NexThought Monday – Windows to the World: Why Microsoft’s $75 million mobile drop across Africa matters
Microsoft will spend $75 million to put tens of millions of smart devices into the hands of African youth by 2016, the company announced in February.
As Forbes reported, the Microsoft 4Afrika Initiative will bring “1 million African small and medium-sized enterprises (SMEs) online, increase the skill level of 100,000 members of Africa’s existing workforce (they call it “upskill”), and help an additional 100,000 recent graduates develop job skills, 75 percent of whom Microsoft will help place in jobs.”
Windows phones have already been released in Africa, but they remain out of financial reach for the vast majority of the population. Microsoft plans to chop at least $100 off the lowest price.
The weapon of choice in this effort is the Huawei 4Afrika Windows Phone 8. A slight variation of the phone targeted at European markets is twice as expensive. This device comes in three snazzy colors and is preloaded with custom apps specifically designed by developers in Africa for consumers in Africa. Priced at $150 USD, this device appears to be the most affordable and advantageous option for students, small businesses and first-time smartphone owners.
Africa is still pretty new to the “cloud.” In an effort to improve access to technology, Microsoft is also deploying a pilot project with the Kenyan Ministry of Information and Communication and Kenyan internet service provider Indigo Telecom Ltd. to deliver widespread low-cost, high-speed, wireless broadband. The deployment, the first of its kind, combines the potential of solar-powered base stations and TV white spaces (unused wave frequencies). The initial installation near Nanyuki, Kenya, brings internet access to five locations that have never had it before—a health care clinic, a primary school, two secondary schools and a community center. Next, an installation in Kalema, Kenya, will start with a base station and a connection to the government of Kenya’s agricultural extension office. Gradually over the next few months, the partners will add 14 locations to the network, serving up to 6,000 people. Aptly, this deployment is called Mawingu, which is Kiswahili for ’cloud’.
Jean-Philippe Courtois, president of Microsoft International, says the company is shining a spotlight on Africa now because they see it as a prime moment for growth.
We believe there has never been a better time to invest in Africa and that access to technology—particularly cloud services and smart devices—can and will serve as a great accelerator for African competitiveness.
Analysts agree that smartphones and other wireless devices will probably continue to be the primary way most Africans access the internet. Africans are developing an increasingly mobile-centric lifestyle, socially, politically and economically. With Mawingu able to deliver high-speed internet access to areas without even basic electricity, there’s no reason this evolution shouldn’t continue at a rapid pace.
In honor of this new mobile era, simultaneous launch events took place across the continent in Cairo; Abidjan, Ivory Coast; Lagos, Nigeria; Nairobi, Kenya; and Johannesburg.

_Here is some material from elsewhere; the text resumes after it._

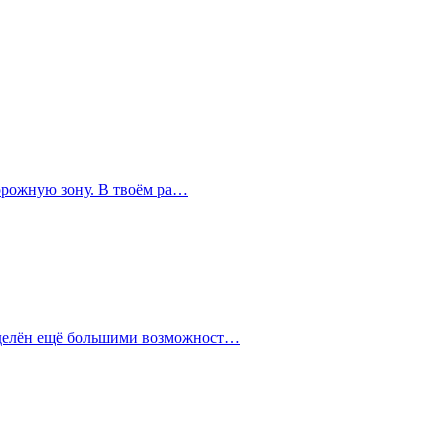
дорожную зону. В твоём ра…
наделён ещё большими возможност…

“Many see China or the BRIC countries as the next big opportunity for growth,” Aly Faramaway, Microsoft’s VP for the Middle East and Africa, disclosed in a recent blog post:
At Microsoft, we view the African continent as a game-changer in the global economy. We believe deeply in the potential of technology to change Africa, and we equally believe in the potential of Africa to change technology for the world.
UPDATE: When the program was first announced earlier this year, Microsoft was focusing on Egypt, the Ivory Coast, Nigeria, Kenya, and South Africa. Earlier this month, Microsoft expanded its 4Afrika initiative to Rwanda.
The goal in Rwanda is no different from that in other African countries: to distribute affordable smart devices preloaded with a “4Afrika” AppFactory operating as a ’by Africa, for Africa’ programming platform. The initiative also includes educational opportunities for African youth to develop both technical and entrepreneurial skills for an evolving job market.
The minister of youth and ICT, Jean Philbert Nsengimana, believes that “tremendous opportuni-ties abound in Rwanda’s ICT industry.” Microsoft’s presence in Rwanda brings the country one step closer to achieving its goal of a “knowledge-based” economy and becoming the information technology center of Africa. The country has already made significant investment to this end through importing refurbished computers and installing a network of telecenters, some of them hooked up to fibre-optic cable, others making use of mobile phone broadcast towers for their Internet access. The government has identified two pre-existing programs for collaboration with the Microsoft4Afrika Initiative, which will help Rwandan citizens contribute to a more digital economy.
The Viziyo program is de-signed to increase citizen ac-cess to smartphones by helping handset and service providers lower prices for acquiring and operating basic and multipurpose technology through bulk purchase. The Smart Village program, meanwhile, aims to create local jobs by equipping “smart” villages across the country with the latest technology to attract investors aiming to expand their businesses. Both programs, if successful, can increase internet penetration throughout the Rwanda.
Microsoft has invested in Africa, believing that it can be a “game changer in the global economy.” Rwanda seems poised to meet that expectation.